Même un échange de prisonniers et un cessez-le-feu négociés diplomatiquement rapporteront plus de points au Hamas qu’à Israël.
Tel-Aviv a déjà perdu en s’engageant dans une campagne de vengeance sanguinaire et de génocide, avec des objectifs vagues et pour la plupart irréalisables. Il a perdu en essayant d’ouvrir la voie vers plus de sécurité en créant des problèmes de sécurité plus graves au lieu de s’attaquer à la cause profonde de l’occupation.

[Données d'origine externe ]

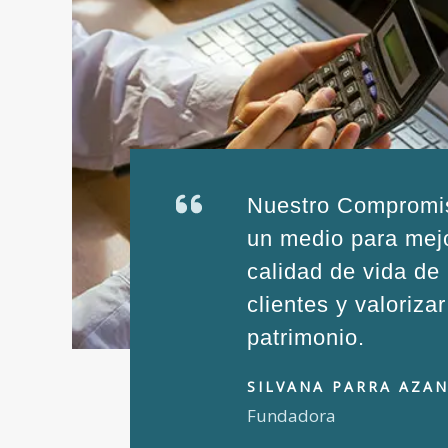
Nuestro Compromis
un medio para mejo
calidad de vida de
clientes y valoriza
patrimonio.
SILVANA PARRA AZA
Fundadora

Et elle a perdu sur le plan stratégique en contrariant la majorité de l’opinion publique mondiale, en plaçant une fois de plus le sort des Palestiniens sur la scène internationale et, par là même, en portant un préjudice irréparable à son propre récit et à sa propre réputation.
Auteur : Emad Moussa
* Emad Moussa est un chercheur et écrivain palestino-britannique spécialisé dans la psychologie politique des dynamiques intergroupes et des conflits, qui se concentre sur la région MENA et s'intéresse tout particulièrement à Israël et à la Palestine. Il a une formation en droits de l'homme et en journalisme, et contribue fréquemment à de nombreuses publications universitaires et médiatiques, tout en étant consultant pour un groupe de réflexion basé aux États-Unis.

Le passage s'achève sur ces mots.